Deadlock in C++ concurrent programming and strategies to avoid deadlock?

Deadlock occurs when a thread falls into a circular waiting state while waiting for other threads to release resources. Strategies to avoid deadlock include: Avoid loop waiting Orderly use of resources Timeout strategy In the dining philosophers problem, orderly use of chopstick resources (left chopstick first) solves the deadlock problem.

Deadlock in C++ concurrent programming and strategies to avoid deadlock

What is a deadlock?

In concurrent programming, deadlock occurs when multiple threads wait for other threads to release resources at the same time. This causes the thread to block indefinitely, unable to continue execution.
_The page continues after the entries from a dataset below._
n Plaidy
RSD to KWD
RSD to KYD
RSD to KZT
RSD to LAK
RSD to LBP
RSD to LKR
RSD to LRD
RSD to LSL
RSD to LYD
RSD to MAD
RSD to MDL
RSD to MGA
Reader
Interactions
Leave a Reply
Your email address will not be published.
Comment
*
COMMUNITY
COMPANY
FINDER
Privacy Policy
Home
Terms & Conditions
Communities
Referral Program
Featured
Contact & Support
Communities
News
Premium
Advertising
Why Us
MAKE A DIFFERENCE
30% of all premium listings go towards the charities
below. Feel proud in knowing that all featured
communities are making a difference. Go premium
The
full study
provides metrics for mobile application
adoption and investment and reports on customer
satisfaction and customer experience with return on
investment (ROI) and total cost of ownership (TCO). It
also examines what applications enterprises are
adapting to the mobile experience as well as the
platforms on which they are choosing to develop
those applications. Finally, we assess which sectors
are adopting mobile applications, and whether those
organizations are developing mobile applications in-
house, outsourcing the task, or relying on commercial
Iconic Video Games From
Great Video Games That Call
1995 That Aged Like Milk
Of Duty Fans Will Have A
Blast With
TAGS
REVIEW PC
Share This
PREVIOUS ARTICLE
Strategies to avoid deadlock

There are several strategies to avoid deadlock:

• Avoid circular waiting:Ensure that threads do not form a circular waiting relationship by waiting for other threads to release resources.
• Orderly use of resources: Establish a fixed acquisition order for all resources and force all threads to acquire resources in this order.
• Timeout strategy: Set a timeout for obtaining resources. When the thread cannot obtain resources within the timeout period, the resources will be released.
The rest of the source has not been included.